Pbb, surely you were educated by the Jesuits - Loyola or Brébeuf? I find your sense of logic (especially establishing the premise of an arguement) refreshing.
I rather thinkPBB is antonymous of Jesuit thinking if Jesuit thinking equates to Cartesian thinking.
I think it would be better if inpepinnovations, Pbb, the Jesuits, and I all join together to give Ralph (Atma-Sphere) a hard time. He's the guy with the $27000.00 amps and a paid for home, I still have 20 years to go.
Huh. Is that anything like that time we were in San Francisco?
Guess I missed that joke.
Ralph is just mad that you've long since moved on from his amps, Albert.
Steveg2, knowing both Ralph and Albert, your comment is way off base.
Rush, I just arrived and caught up on this thread.
I suspect Steve is teasing us. Everyone knows Ralph and I have been friends for years, we just like to give each other a lot of sh*t and I think he was joining in.
Hard time? Get it? Oh, never mind :)
On a more serious note (somehow back on topic), I don't think anyone pointed out here that point to point wiring is a much bigger deal for tube amps then transistor amps. Tubes being high impedance devices, they are affected to a much greater degree by stray capacitance then transistors. To control the variables thus introduced, point to point wiring can be an elegant solution. OTOH for transistors, for the most part, its a red herring.
Ralph, are the high voltages involved also a factor? It seems it would be trickier to maintain proper clearances on a PCB than by using wire.
There is certainly some truth to that. I have seen arc-over, due to circuit board contamination, that has heavily damaged PCBs in some tube amps I have serviced over the years. This is something that does not happen with point to point wiring.
Vacuum tube audio equipment that is point to point wired survives much longer (and is therefore preferred) in tropical climates.

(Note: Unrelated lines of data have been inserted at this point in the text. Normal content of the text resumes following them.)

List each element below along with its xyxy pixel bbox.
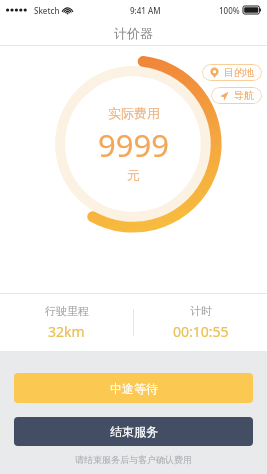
staticText: 9999 [98,124,169,166]
staticText: 计时 [190,304,212,318]
staticText: 目的地 [224,66,254,79]
staticText: 结束服务 [110,424,158,439]
staticText: 32km [48,322,85,341]
button[interactable]: 中途等待 [14,373,253,403]
staticText: 计价器 [114,25,153,41]
button[interactable]: Navigation [211,87,262,104]
other: Destination [210,67,219,78]
staticText: 9:41 AM [130,5,161,16]
staticText: 中途等待 [110,381,158,396]
staticText: 100% [219,5,240,16]
button[interactable]: Destination [202,64,262,81]
staticText: 导航 [234,89,254,102]
staticText: Sketch [34,5,60,16]
staticText: 元 [127,167,140,183]
staticText: 请结束服务后与客户确认费用 [75,454,192,465]
other: Navigation [219,91,229,101]
staticText: 00:10:55 [173,322,229,341]
button[interactable]: 结束服务 [14,417,253,446]
staticText: 实际费用 [108,105,160,121]
staticText: 行驶里程 [45,304,89,318]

Like all design methodologies, there are good point-to-point designs and bad ones. If all the wiring is done correctly, to control the current and current-return paths, the performance can easily exceed that of printed circuit boards. The dielectric in circuit boards has very high dielectric absorption compared to good cabling.
It requires good cabling, good circuit design and a knowledge of power delivery and signal path current flows to get a good result. Most tube amp and even some SS amp designers like to star-ground everything. This is good for noise abatement, but usually not good for the sound....results in a soft-sounding amp, no dynamics.
Audioengr- While the dielectric absorbtion of PCBs may be higher than that of "good cabling", the signal path on a well designed circuit card assembly (typically) would be much shorter. Does on cancel the other? Like most things in our hobby, implementation counts heavily.
As far as a grounding scheme, I do not see how you can (unequivically) say that star grounding results in a soft-sounding-amp with no dynamics. That certainly is a generalization.
Russ- Audio and video engineer.
Russ_l - Based on my experience, it does not take much trace on a circuit board to muck-up the signal, particularly if the traces are wide, so it's hard to make this comparison. I would rather have 1 foot of good silver in a loose Teflon tube or cloth jacket than 3" of circuit trace for instance.
The grounding scheme is primarily to minimize loops and therefore increase noise susceptibility. The down side is that it generally forces the currents to flow in patterns that are not optimal for good transient response.